Jarrah told VOA that criminal justice authorities in several other countries, including Sweden, France and the Netherlands, have begun investigating serious crimes in Syria.

“Ensuring that those responsible for serious crimes are held accountable is important in its own right and fundamental to obtaining any durable and stable peace in Syria,” she said, criticizing international inaction and impunity toward crimes against humanity in Syria.

“Universal jurisdiction cases may help build some momentum for justice as well as send a strong message to Syrian victims that grave abuses committed against them won’t go unanswered,” Jarrah said.

To hold in Germany the first criminal trial from the Syrian civil, Saad-Aldin said, is a major precedent that should be capitalized upon by torture survivors who still suffer from the psychological effects of abuse.

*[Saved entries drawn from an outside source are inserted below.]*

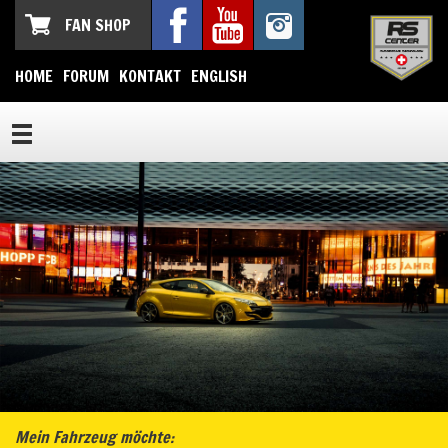
FAN SHOP
HOME
FORUM
KONTAKT
ENGLISH
Mein Fahrzeug möchte:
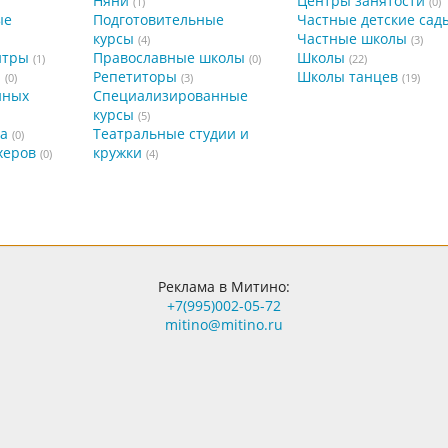
Няни
Центры занятости
(1)
(0)
ые
Подготовительные
Частные детские сад
курсы
Частные школы
(4)
(3)
нтры
Православные школы
Школы
(1)
(0)
(22)
а
Репетиторы
Школы танцев
(0)
(3)
(19)
нных
Специализированные
курсы
(5)
а
Театральные студии и
(0)
херов
кружки
(0)
(4)
Реклама в Митино:
+7(995)002-05-72
mitino@mitino.ru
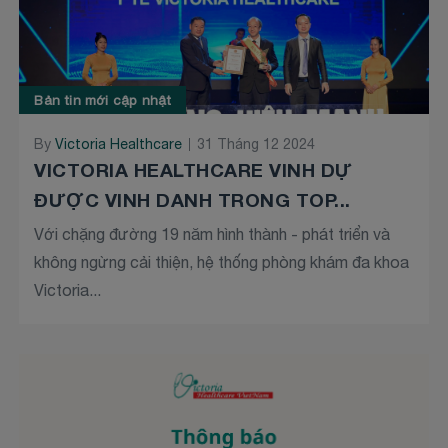
Bản tin mới cập nhật
By
Victoria Healthcare
31 Tháng 12 2024
VICTORIA HEALTHCARE VINH DỰ
ĐƯỢC VINH DANH TRONG TOP...
Với chặng đường 19 năm hình thành - phát triển và
không ngừng cải thiện, hệ thống phòng khám đa khoa
Victoria...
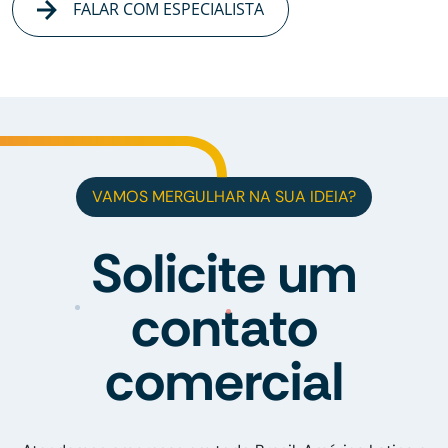
FALAR COM ESPECIALISTA
VAMOS MERGULHAR NA SUA IDEIA?
Solicite um
contato
comercial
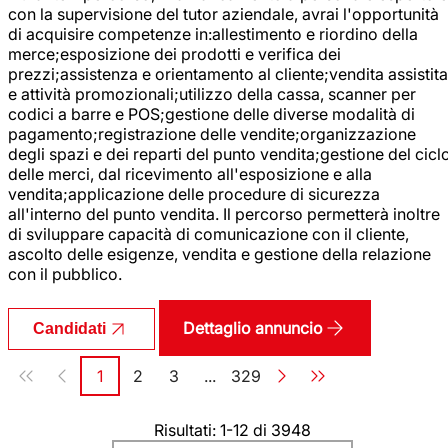
con la supervisione del tutor aziendale, avrai l'opportunità
di acquisire competenze in:allestimento e riordino della
merce;esposizione dei prodotti e verifica dei
prezzi;assistenza e orientamento al cliente;vendita assistita
e attività promozionali;utilizzo della cassa, scanner per
codici a barre e POS;gestione delle diverse modalità di
pagamento;registrazione delle vendite;organizzazione
degli spazi e dei reparti del punto vendita;gestione del cicl
delle merci, dal ricevimento all'esposizione e alla
vendita;applicazione delle procedure di sicurezza
all'interno del punto vendita. Il percorso permetterà inoltre
di sviluppare capacità di comunicazione con il cliente,
ascolto delle esigenze, vendita e gestione della relazione
con il pubblico.
Dettaglio annuncio
Candidati
Paginazione
1
2
3
...
329
Pagina
Pagina
Pagina
Pagina
Risultati: 1-12 di 3948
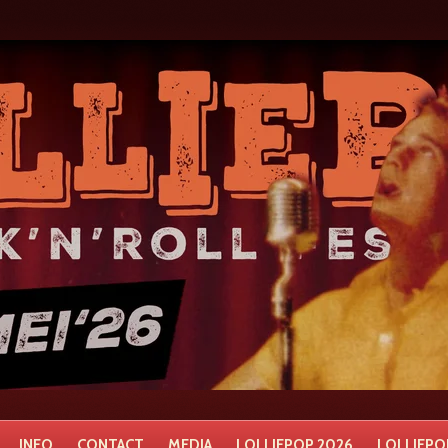
INFO
CONTACT
MEDIA
LOLLIEPOP 2026
LOLLIEPOP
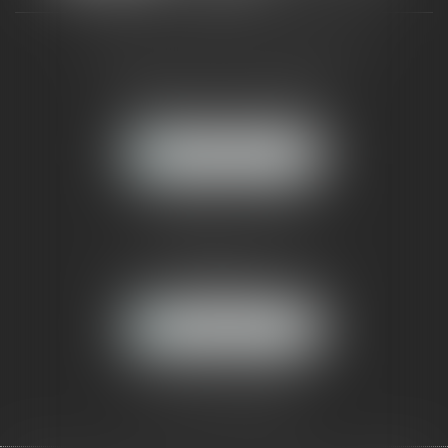
CABINET RUEIL-MALMAISON
121, avenue Paul Doumer
92500 RUEIL-MALMAISON
NOUS LOCALISER
CABINET PARIS
52, boulevard Emile Augier
75116 PARIS
NOUS LOCALISER
Pour nous contacter :
Tél :
01 41 91 76 76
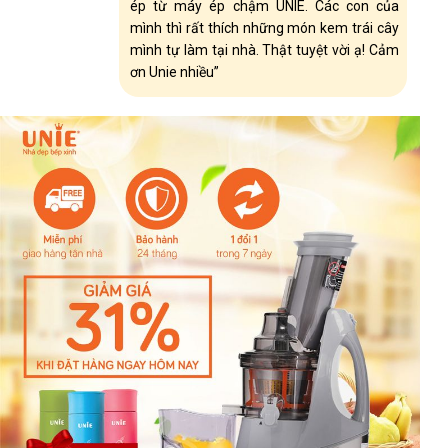
ép từ máy ép chậm UNIE. Các con của
mình thì rất thích những món kem trái cây
mình tự làm tại nhà. Thật tuyệt vời ạ! Cảm
ơn Unie nhiều”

Saad-Aldin was held in Branch 215 for two months before being transferred to Adra prison in northeastern Damascus. She was released in April 2013 following negotiations between the Syrian government and a delegate from her town.

Faced with death threats from suspected Syrian regime loyalists, Saad-Aldin soon fled to Jordan where she worked on sexual violence in conflict areas, and later moved with her husband and two daughters to the U.K.

“We will continue advocating for justice and accountability in Syria, and I hope that all detainees who know the names of the officers who tortured them would report them,” she said.